• DIRECTIONS FOR THIS TASK: I need the records below retyped exactly.

• STORED DATA:
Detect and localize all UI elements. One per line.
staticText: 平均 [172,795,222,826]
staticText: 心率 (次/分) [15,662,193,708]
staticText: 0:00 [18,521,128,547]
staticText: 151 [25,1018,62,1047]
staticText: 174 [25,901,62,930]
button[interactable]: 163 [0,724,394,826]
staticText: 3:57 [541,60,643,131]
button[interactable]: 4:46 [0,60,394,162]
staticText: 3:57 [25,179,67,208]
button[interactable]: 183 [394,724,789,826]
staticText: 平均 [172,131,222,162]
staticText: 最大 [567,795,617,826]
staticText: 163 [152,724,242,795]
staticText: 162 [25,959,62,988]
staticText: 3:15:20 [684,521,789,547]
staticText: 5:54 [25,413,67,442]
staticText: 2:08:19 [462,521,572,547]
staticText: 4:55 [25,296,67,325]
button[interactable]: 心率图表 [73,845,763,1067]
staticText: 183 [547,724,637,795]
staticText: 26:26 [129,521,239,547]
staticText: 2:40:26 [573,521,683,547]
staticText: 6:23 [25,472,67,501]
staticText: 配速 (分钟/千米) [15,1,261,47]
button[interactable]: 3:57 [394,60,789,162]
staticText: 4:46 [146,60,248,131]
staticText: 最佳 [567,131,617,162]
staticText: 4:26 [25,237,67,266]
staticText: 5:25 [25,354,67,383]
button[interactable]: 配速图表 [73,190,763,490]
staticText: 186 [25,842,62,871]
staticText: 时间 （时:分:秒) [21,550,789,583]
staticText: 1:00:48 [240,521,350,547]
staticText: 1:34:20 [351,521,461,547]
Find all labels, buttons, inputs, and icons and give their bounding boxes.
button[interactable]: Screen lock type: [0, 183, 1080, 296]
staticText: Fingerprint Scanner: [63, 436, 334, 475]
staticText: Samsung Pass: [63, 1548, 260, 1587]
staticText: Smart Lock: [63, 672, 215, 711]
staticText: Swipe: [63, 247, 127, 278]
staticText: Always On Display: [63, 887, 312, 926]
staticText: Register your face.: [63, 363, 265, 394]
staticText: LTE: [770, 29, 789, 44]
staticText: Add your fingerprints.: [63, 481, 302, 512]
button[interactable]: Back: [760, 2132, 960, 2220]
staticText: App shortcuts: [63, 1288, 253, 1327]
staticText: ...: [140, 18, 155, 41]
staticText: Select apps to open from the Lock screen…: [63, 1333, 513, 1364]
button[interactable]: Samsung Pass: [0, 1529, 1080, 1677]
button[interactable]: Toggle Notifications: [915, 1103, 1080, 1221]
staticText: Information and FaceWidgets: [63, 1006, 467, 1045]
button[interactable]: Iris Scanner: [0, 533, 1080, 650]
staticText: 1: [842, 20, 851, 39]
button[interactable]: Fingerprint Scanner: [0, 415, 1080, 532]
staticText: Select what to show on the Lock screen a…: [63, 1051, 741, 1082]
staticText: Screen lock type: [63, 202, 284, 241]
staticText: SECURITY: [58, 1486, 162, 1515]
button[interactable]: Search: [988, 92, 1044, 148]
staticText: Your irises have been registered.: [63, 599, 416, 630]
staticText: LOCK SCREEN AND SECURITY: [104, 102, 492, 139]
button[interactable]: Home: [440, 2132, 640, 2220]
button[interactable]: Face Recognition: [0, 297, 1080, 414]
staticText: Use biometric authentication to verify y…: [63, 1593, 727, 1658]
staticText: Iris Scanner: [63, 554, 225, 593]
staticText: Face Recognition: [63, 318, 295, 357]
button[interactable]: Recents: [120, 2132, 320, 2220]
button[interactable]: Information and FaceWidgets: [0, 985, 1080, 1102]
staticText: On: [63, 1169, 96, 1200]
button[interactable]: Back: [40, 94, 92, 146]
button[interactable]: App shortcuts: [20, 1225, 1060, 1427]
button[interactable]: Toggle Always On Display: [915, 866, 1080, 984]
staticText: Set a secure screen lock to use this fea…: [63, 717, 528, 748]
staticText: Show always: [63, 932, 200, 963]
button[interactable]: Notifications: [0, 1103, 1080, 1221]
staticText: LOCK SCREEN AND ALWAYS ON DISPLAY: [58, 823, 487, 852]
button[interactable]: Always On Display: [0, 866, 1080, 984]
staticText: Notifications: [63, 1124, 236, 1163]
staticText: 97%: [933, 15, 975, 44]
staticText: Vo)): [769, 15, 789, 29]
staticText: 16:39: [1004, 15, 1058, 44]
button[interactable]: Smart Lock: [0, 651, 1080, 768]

• THE COMPLETED TASK:
Detect and localize all UI elements. One per line.
staticText: 平均 [172,795,222,826]
staticText: 心率 (次/分) [15,662,193,708]
staticText: 0:00 [18,521,128,547]
staticText: 151 [25,1018,62,1047]
staticText: 174 [25,901,62,930]
button[interactable]: 163 [0,724,394,826]
staticText: 3:57 [541,60,643,131]
button[interactable]: 4:46 [0,60,394,162]
staticText: 3:57 [25,179,67,208]
button[interactable]: 183 [394,724,789,826]
staticText: 平均 [172,131,222,162]
staticText: 最大 [567,795,617,826]
staticText: 163 [152,724,242,795]
staticText: 162 [25,959,62,988]
staticText: 3:15:20 [684,521,789,547]
staticText: 5:54 [25,413,67,442]
staticText: 2:08:19 [462,521,572,547]
staticText: 4:55 [25,296,67,325]
button[interactable]: 心率图表 [73,845,763,1067]
staticText: 183 [547,724,637,795]
staticText: 26:26 [129,521,239,547]
staticText: 2:40:26 [573,521,683,547]
staticText: 6:23 [25,472,67,501]
staticText: 配速 (分钟/千米) [15,1,261,47]
button[interactable]: 3:57 [394,60,789,162]
staticText: 4:46 [146,60,248,131]
staticText: 最佳 [567,131,617,162]
staticText: 4:26 [25,237,67,266]
staticText: 5:25 [25,354,67,383]
button[interactable]: 配速图表 [73,190,763,490]
staticText: 186 [25,842,62,871]
staticText: 时间 （时:分:秒) [21,550,789,583]
staticText: 1:00:48 [240,521,350,547]
staticText: 1:34:20 [351,521,461,547]
Find all labels, buttons, inputs, and icons and give their bounding boxes.
button[interactable]: Screen lock type: [0, 183, 1080, 296]
staticText: Fingerprint Scanner: [63, 436, 334, 475]
staticText: Samsung Pass: [63, 1548, 260, 1587]
staticText: Smart Lock: [63, 672, 215, 711]
staticText: Swipe: [63, 247, 127, 278]
staticText: Always On Display: [63, 887, 312, 926]
staticText: Register your face.: [63, 363, 265, 394]
staticText: LTE: [770, 29, 789, 44]
staticText: Add your fingerprints.: [63, 481, 302, 512]
button[interactable]: Back: [760, 2132, 960, 2220]
staticText: App shortcuts: [63, 1288, 253, 1327]
staticText: ...: [140, 18, 155, 41]
staticText: Select apps to open from the Lock screen…: [63, 1333, 513, 1364]
button[interactable]: Samsung Pass: [0, 1529, 1080, 1677]
button[interactable]: Toggle Notifications: [915, 1103, 1080, 1221]
staticText: Information and FaceWidgets: [63, 1006, 467, 1045]
button[interactable]: Iris Scanner: [0, 533, 1080, 650]
staticText: 1: [842, 20, 851, 39]
button[interactable]: Fingerprint Scanner: [0, 415, 1080, 532]
staticText: Select what to show on the Lock screen a…: [63, 1051, 741, 1082]
staticText: Screen lock type: [63, 202, 284, 241]
staticText: SECURITY: [58, 1486, 162, 1515]
button[interactable]: Search: [988, 92, 1044, 148]
staticText: Your irises have been registered.: [63, 599, 416, 630]
staticText: LOCK SCREEN AND SECURITY: [104, 102, 492, 139]
button[interactable]: Home: [440, 2132, 640, 2220]
button[interactable]: Face Recognition: [0, 297, 1080, 414]
staticText: Use biometric authentication to verify y…: [63, 1593, 727, 1658]
staticText: Iris Scanner: [63, 554, 225, 593]
staticText: Face Recognition: [63, 318, 295, 357]
button[interactable]: Recents: [120, 2132, 320, 2220]
button[interactable]: Information and FaceWidgets: [0, 985, 1080, 1102]
staticText: On: [63, 1169, 96, 1200]
button[interactable]: Back: [40, 94, 92, 146]
button[interactable]: App shortcuts: [20, 1225, 1060, 1427]
button[interactable]: Toggle Always On Display: [915, 866, 1080, 984]
staticText: Set a secure screen lock to use this fea…: [63, 717, 528, 748]
staticText: Show always: [63, 932, 200, 963]
button[interactable]: Notifications: [0, 1103, 1080, 1221]
staticText: LOCK SCREEN AND ALWAYS ON DISPLAY: [58, 823, 487, 852]
button[interactable]: Always On Display: [0, 866, 1080, 984]
staticText: Notifications: [63, 1124, 236, 1163]
staticText: 97%: [933, 15, 975, 44]
staticText: Vo)): [769, 15, 789, 29]
staticText: 16:39: [1004, 15, 1058, 44]
button[interactable]: Smart Lock: [0, 651, 1080, 768]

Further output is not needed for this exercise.